Spangenhelm commented 9 years ago

@danielo515 :ok_hand:

tobibeer commented 8 years ago

How about a --serverbuild command that essentially extends the --server command with a specified build target (as its first parameter)? That might do away with requirements for extra editions.

pmario commented 8 years ago

Since the ticket is about 1 year old and we didn't have many issues, with the tiddlywiki.info file, the way it is. I think it should be a "wontfix"

The ticket should make the workflow easier, but I think the second part of the OP also introduces new complexity, that is even more complicated a the status quo.

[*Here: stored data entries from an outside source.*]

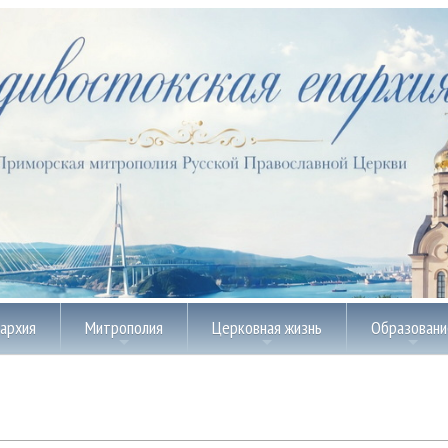
пархия
Митрополия
Церковная жизнь
Образовани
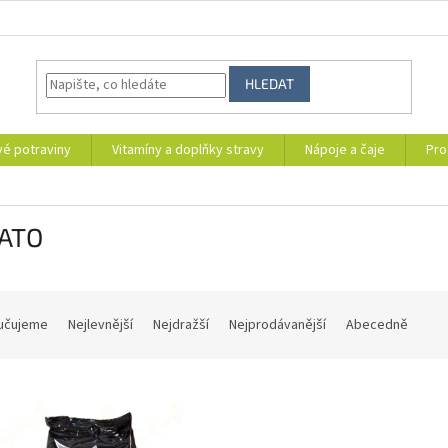
HLEDAT
vé potraviny
Vitamíny a doplňky stravy
Nápoje a čaje
Pro
ATO
učujeme
Nejlevnější
Nejdražší
Nejprodávanější
Abecedně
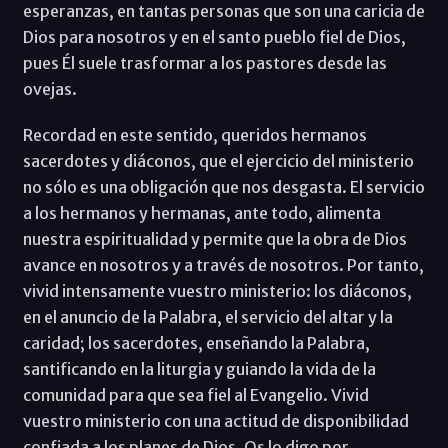
esperanzas, en tantas personas que son una caricia de
Dios para nosotros y en el santo pueblo fiel de Dios,
pues Él suele trasformar a los pastores desde las
ovejas.
Recordad en este sentido, queridos hermanos
sacerdotes y diáconos, que el ejercicio del ministerio
no sólo es una obligación que nos desgasta. El servicio
a los hermanos y hermanas, ante todo, alimenta
nuestra espiritualidad y permite que la obra de Dios
avance en nosotros y a través de nosotros. Por tanto,
vivid intensamente vuestro ministerio: los diáconos,
en el anuncio de la Palabra, el servicio del altar y la
caridad; los sacerdotes, enseñando la Palabra,
santificando en la liturgia y guiando la vida de la
comunidad para que sea fiel al Evangelio. Vivid
vuestro ministerio con una actitud de disponibilidad
confiada a los planes de Dios. Os lo digo por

We'd need to provide a means to disable the filesystem adaptor for wikis that shouldn't write their changes back to the file system. For example, the external images build process currently modifies image tiddlers to add the "_canonical_uri" field. We wouldn't want those modified images to be written back to the wiki folder. So, we could provide a new config.writable entry in tiddlywiki.info files that disables the filesystem adaptor when set to "no". Sadly, it would not be a backwards compatible change unless we perhaps used "no" as a default, and accepted the presence of tiddlywiki/filesystem in the plugins list as an alternative way to trigger "writable" mode.

The tiddlyweb adaptor would need to gain explicit configuration to tell it to attempt to sync to a particular server. Perhaps $:/config/TiddlyWebServerURL might be interpreted as the base URI to attempt to sync to; if the config tiddler were missing or blank, then no attempts to sync would be made.

Also hardcoding those 2 plugins into the core will introduce the need for a --remove-plugin option, if new adaptors will be developed in the future.

So that's why I think, we should stay with 2 configurations, because they actually are 2 different editions. .... but as always there will potential for better docs ;)

pmario commented 3 years ago

@Jermolene ... IMO not needed anymore. We do have the tiddlywiki +plugins/tiddlywiki/filesystem +plugins/tiddlywiki/tiddlyweb editions\empty --listen command syntax now.